こちらは『鈴なり星』の平安時代物語や創作小説以外のブログです

怪談実話FKB饗宴4』


『怪談実話FKB饗宴4 平山夢明
      竹書房文庫 ¥648』

怪談話というより、奇妙で何か腑に落ちない話が多かったです。
心霊現象に遭遇してエラいめに遭いました、実はその現場にはこんな由来が…のような話はほとんどなく、原因のわからないオチのない話がけっこうあって、そこを書き手の文筆力で不気味に仕上げてあって、今までの饗宴シリーズとはちょっと違ったテイストかも。

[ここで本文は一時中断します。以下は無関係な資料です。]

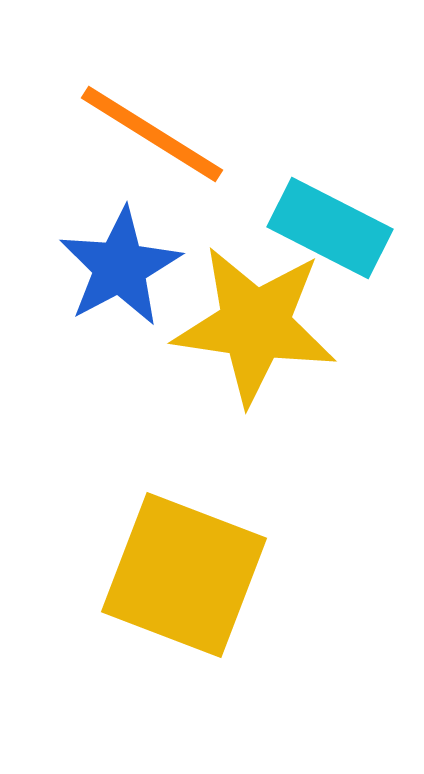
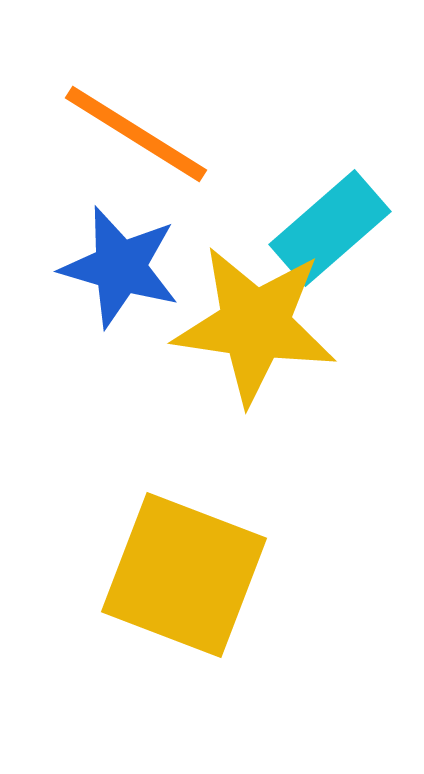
orange line: moved 16 px left
cyan rectangle: rotated 68 degrees counterclockwise
blue star: rotated 28 degrees counterclockwise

ちょっと変わったバイトを頼まれた「封筒を置いてくる」や、古墳の傍のやたら交通事故の多い「四辻」、「かたつむり」「ナクコモダマレ」「木下君」などは、気味悪い疑問符で頭の中がいっぱいになる話で、ぜひ真相が知りたいところ。

「お茶をまく」怪異現象に心当たりないと言いながら、十分思い当たることしてたカーチャンの話。カーチャン、ド天然過ぎるw

「合法的殺人」呪いの儀式をする女の話は精神的に痛々しい女が多いけど、これは男。オレの呪いは百発百中~とひけらかす傲慢で鼻持ちならない態度がムカつく野郎です。

「ダーツな男」どんな相手でも口説き落とすことに命をかける男の話。どこをどうやったらここまでオカルト仕立てになったのか謎なほどのバカ話。作家さんの筆力すごい。

あと、「夜に生物を捨てるな」「北国の怪談2」など、書き方によってはホラーにならないだろうなーと思えるような話もちらほら。やっぱり作家さんてすごい。
「コックリさんのしっぽ」なんて、自分の尻のトラブルとコックリさんの関連付けが飛躍しすぎて、いかにも中学生女子の考えそうなことだなーと妙にリアルで感心しました。やっぱり作家さんて本当にす(もうええっちゅうねんw)。